Nusawarta.id, Jakarta – Komisi Nasional Hak Asasi Manusia (Komnas HAM) meminta pemerintah memperkuat penanganan kebakaran hutan dan lahan (karhutla) di Sumatera dan Kalimantan dengan memastikan perlindungan serta pemulihan hak masyarakat terdampak.
Ketua Komnas HAM Anis Hidayah mengatakan, karhutla tidak hanya menimbulkan kerusakan lingkungan, tetapi juga berpengaruh terhadap pemenuhan hak warga atas lingkungan hidup yang bersih dan sehat, kesehatan, penghidupan, pendidikan, pangan, hingga air.
“Komnas HAM mencatat pemerintah menyebut luas lahan terbakar secara nasional mencapai sekitar 107.000 hektare hingga pertengahan Agustus 2026,” ujar Anis dalam keterangannya di Jakarta, Kamis (3/9/2026).
Penanganan karhutla saat ini diprioritaskan di enam provinsi, yakni Riau, Jambi, Sumatera Selatan, Kalimantan Barat, Kalimantan Tengah, dan Kalimantan Selatan.

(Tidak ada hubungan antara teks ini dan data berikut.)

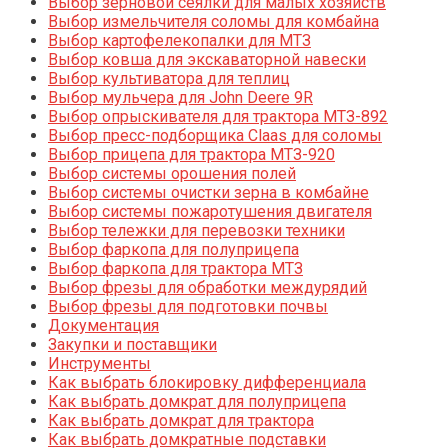
Выбор зерновой сеялки для малых хозяйств
Выбор измельчителя соломы для комбайна
Выбор картофелекопалки для МТЗ
Выбор ковша для экскаваторной навески
Выбор культиватора для теплиц
Выбор мульчера для John Deere 9R
Выбор опрыскивателя для трактора МТЗ-892
Выбор пресс-подборщика Claas для соломы
Выбор прицепа для трактора МТЗ-920
Выбор системы орошения полей
Выбор системы очистки зерна в комбайне
Выбор системы пожаротушения двигателя
Выбор тележки для перевозки техники
Выбор фаркопа для полуприцепа
Выбор фаркопа для трактора МТЗ
Выбор фрезы для обработки междурядий
Выбор фрезы для подготовки почвы
Документация
Закупки и поставщики
Инструменты
Как выбрать блокировку дифференциала
Как выбрать домкрат для полуприцепа
Как выбрать домкрат для трактора
Как выбрать домкратные подставки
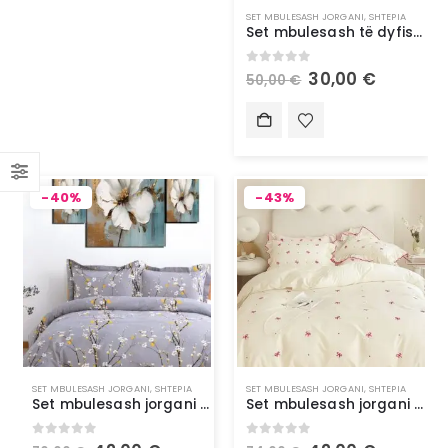
SET MBULESASH JORGANI
,
SHTEPIA
Set mbulesash të dyfishta jorgani pambuku të frymëmarrshme dhe rezistente ndaj zbehjes – Rozë
0
out of 5
30,00
€
50,00
€
-40%
-43%
SET MBULESASH JORGANI
,
SHTEPIA
SET MBULESASH JORGANI
,
SHTEPIA
Set mbulesash jorgani të dyfishtë me dy anë me çarçaf të montuar, gri Alacati
Set mbulesash jorgani teke të bardha 100% pambuk
0
out of 5
0
out of 5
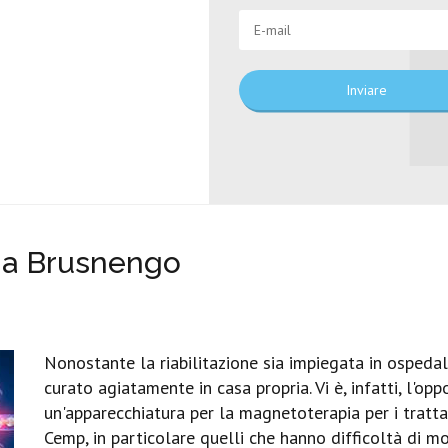
Inviare
ia Brusnengo
Nonostante la riabilitazione sia impiegata in ospedali
curato agiatamente in casa propria. Vi è, infatti, l'o
un'apparecchiatura per la magnetoterapia per i trattam
Cemp, in particolare quelli che hanno difficoltà di 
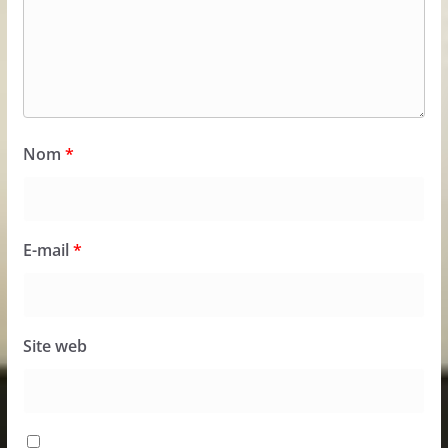
Nom
*
E-mail
*
Site web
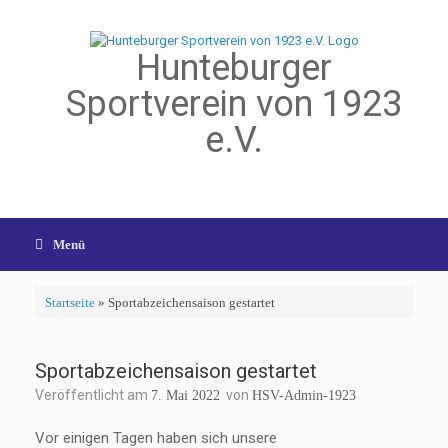
Hunteburger
Sportverein von 1923
e.V.
Menü
Startseite
»
Sportabzeichensaison gestartet
Sportabzeichensaison gestartet
Veröffentlicht am
von
7. Mai 2022
HSV-Admin-1923
Vor einigen Tagen haben sich unsere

Baca Juga : Menhut Raja Juli Minta Tambahan Anggaran Rp4,68 Triliun untuk Kehutanan 2027
Komnas HAM mencatat BMKG mendeteksi 1.104 titik panas di sembilan provinsi di Sumatra pada 22 Agustus 2026. Sumatera Selatan menjadi wilayah dengan konsentrasi tertinggi dengan 528 titik panas.

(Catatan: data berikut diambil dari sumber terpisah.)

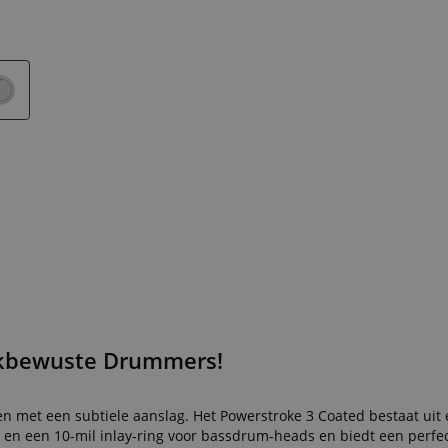
nkbewuste Drummers!
n met een subtiele aanslag. Het Powerstroke 3 Coated bestaat uit
s en een 10-mil inlay-ring voor bassdrum-heads en biedt een perfe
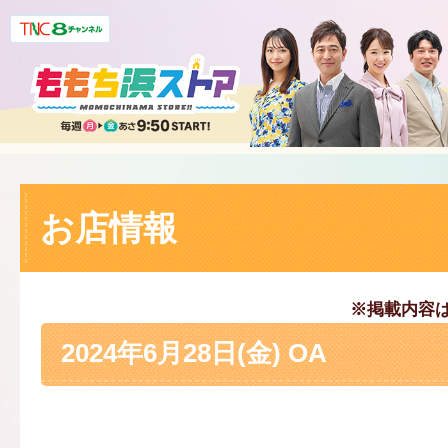
お店情報
※掲載内容
2024年6月28日(金) OA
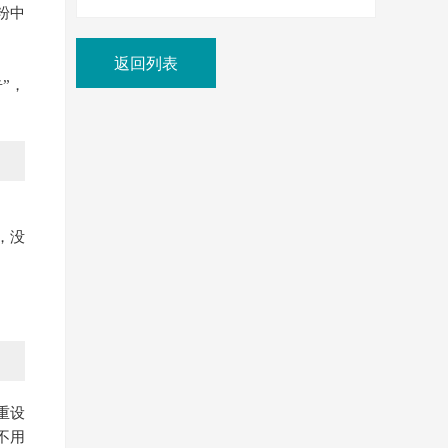
粉中
返回列表
告”，
，没
重设
不用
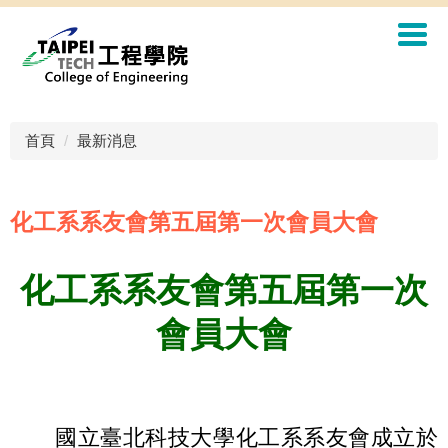
首頁
最新消息
化工系系友會第五屆第一次會員大會
化工系系友會第五屆第一次
會員大會
國立臺北科技大學化工系系友會成立於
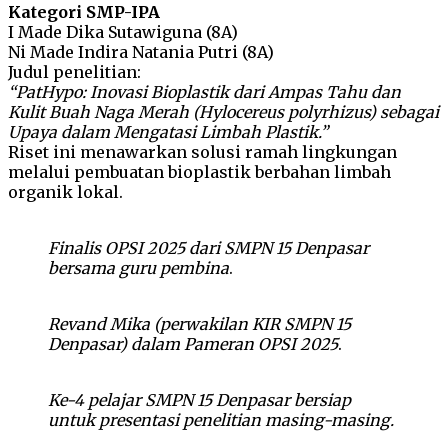
Kategori SMP-IPA
I Made Dika Sutawiguna (8A)
Ni Made Indira Natania Putri (8A)
Judul penelitian:
“PatHypo: Inovasi Bioplastik dari Ampas Tahu dan
Kulit Buah Naga Merah (Hylocereus polyrhizus) sebagai
Upaya dalam Mengatasi Limbah Plastik.”
Riset ini menawarkan solusi ramah lingkungan
melalui pembuatan bioplastik berbahan limbah
organik lokal.
Finalis OPSI 2025 dari SMPN 15 Denpasar
bersama guru pembina
.
Revand Mika (perwakilan KIR SMPN 15
Denpasar) dalam Pameran OPSI 2025
.
Ke-4 pelajar SMPN 15 Denpasar bersiap
untuk presentasi penelitian masing-masing.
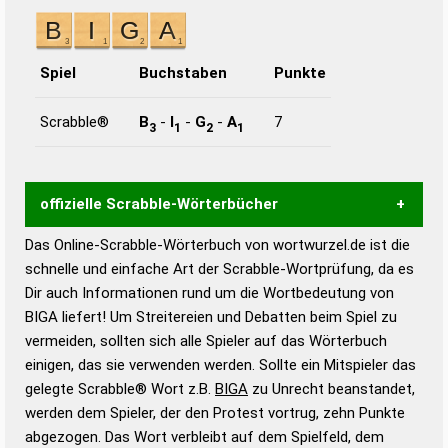
Spiel
Buchstaben
Punkte
Scrabble®
B
-
I
-
G
-
A
7
3
1
2
1
offizielle Scrabble-Wörterbücher
Das Online-Scrabble-Wörterbuch von wortwurzel.de ist die
Wortwurzel liefert mit Hilfe eines semantischen
schnelle und einfache Art der Scrabble-Wortprüfung, da es
Wortanalyse-Algorithmus gute Anhaltspunkte zu
Dir auch Informationen rund um die Wortbedeutung von
Wortbedeutung, Worttrennung und Wortform, um die
BIGA liefert! Um Streitereien und Debatten beim Spiel zu
Gültigkeit eines Wortes für das Scrabble-Spiel zu
vermeiden, sollten sich alle Spieler auf das Wörterbuch
bestimmen!
zugelassene Turnier Scrabble-
einigen, das sie verwenden werden. Sollte ein Mitspieler das
Wörterbücher sind:
gelegte Scrabble® Wort z.B.
BIGA
zu Unrecht beanstandet,
werden dem Spieler, der den Protest vortrug, zehn Punkte
Duden – Standardwerk in 12 Bänden
abgezogen. Das Wort verbleibt auf dem Spielfeld, dem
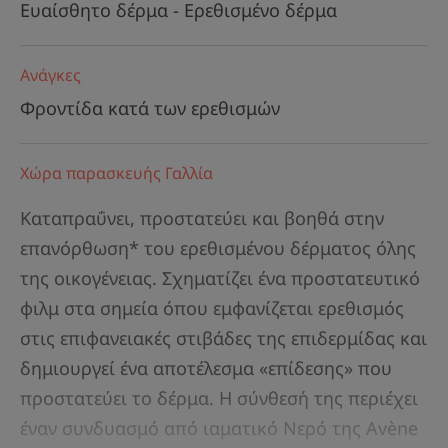
Ευαίσθητο δέρμα - Ερεθισμένο δέρμα
Ανάγκες
Φροντίδα κατά των ερεθισμών
Χώρα παρασκευής Γαλλία
Καταπραΰνει, προστατεύει και βοηθά στην
επανόρθωση* του ερεθισμένου δέρματος όλης
της οικογένειας. Σχηματίζει ένα προστατευτικό
φιλμ στα σημεία όπου εμφανίζεται ερεθισμός
στις επιφανειακές στιβάδες της επιδερμίδας και
δημιουργεί ένα αποτέλεσμα «επίδεσης» που
προστατεύει το δέρμα. Η σύνθεσή της περιέχει
έναν συνδυασμό από ιαματικό Νερό της Avène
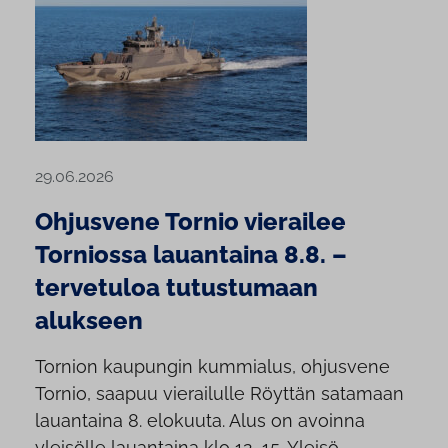
29.06.2026
Ohjusvene Tornio vierailee
Torniossa lauantaina 8.8. –
tervetuloa tutustumaan
alukseen
Tornion kaupungin kummialus, ohjusvene
Tornio, saapuu vierailulle Röyttän satamaan
lauantaina 8. elokuuta. Alus on avoinna
yleisölle lauantaina klo 12–15. Yleisö...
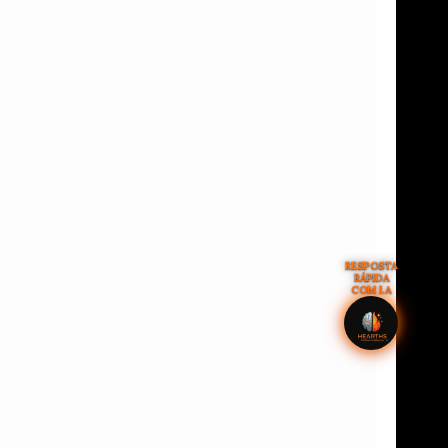
RESPOSTA
RÁPIDA
COM I.A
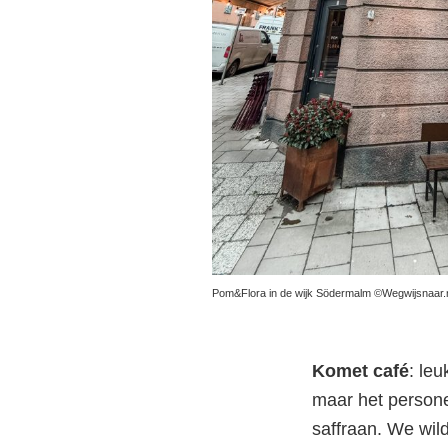
Pom&Flora in de wijk Södermalm ©Wegwijsnaar.
Komet café
: leu
maar het persone
saffraan. We wild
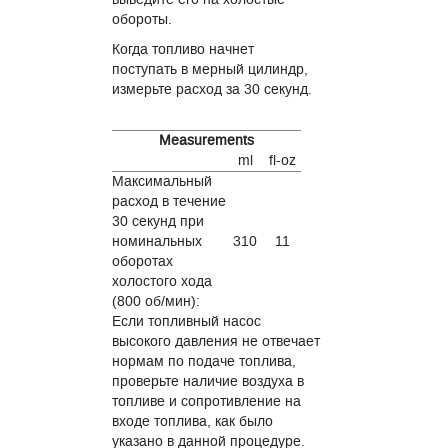
обороты.
Когда топливо начнет
поступать в мерный цилиндр,
измерьте расход за 30 секунд.
Measurements
ml
fl-oz
Максимальный
расход в течение
30 секунд при
номинальных
310
11
оборотах
холостого хода
(800 об/мин):
Если топливный насос
высокого давления не отвечает
нормам по подаче топлива,
проверьте наличие воздуха в
топливе и сопротивление на
входе топлива, как было
указано в данной процедуре.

Sementara itu, BNPB mencatat luas lahan terbakar sekitar 16.249 hektare di Riau dan 1.926 hektare di Sumatera Selatan. Di Kalimantan, Kementerian Kehutanan mendeteksi 518 titik panas berkepercayaan tinggi di Kalimantan Barat, Kalimantan Tengah, dan Kalimantan Selatan pada 19 Agustus 2026.
Anis menegaskan karhutla tidak dapat hanya dipandang sebagai peristiwa alam. Menurutnya, aktivitas manusia, tata kelola lahan dan hutan, pengawasan, penegakan hukum, serta kondisi iklim harus menjadi bagian dari penanganan secara menyeluruh.
Dampak karhutla juga dirasakan masyarakat. Berdasarkan data Kementerian Kesehatan per 21 Agustus 2026, lebih dari tiga juta warga di 37 kabupaten/kota terpapar langsung kabut asap.
Komnas HAM meminta pemerintah memperkuat pencegahan melalui pemulihan hidrologi gambut, sistem peringatan dini yang terverifikasi, serta penerapan standar kualitas udara yang mengacu pada pedoman WHO.
Di sisi penegakan hukum, Polri menangani 89 laporan dugaan tindak pidana karhutla di sembilan Polda dan menetapkan 72 orang sebagai tersangka perorangan sepanjang 1 Januari-21 Agustus 2026.
Komnas HAM meminta proses hukum juga menelusuri kemungkinan keterlibatan pemodal, korporasi, maupun pemilik manfaat.
“Pemulihan tidak boleh menunggu proses hukum selesai. Negara perlu memastikan masyarakat mendapatkan hak atas lingkungan yang bersih dan sehat, kesehatan, penghidupan, pendidikan, serta dukungan psikososial,” kata Anis.
Komnas HAM turut mendorong keterbukaan informasi mengenai sebaran kebakaran, kualitas udara, status dan penggunaan lahan, serta perkembangan proses hukum agar masyarakat dapat melakukan pengawasan dan memperoleh akses pemulihan secara efektif.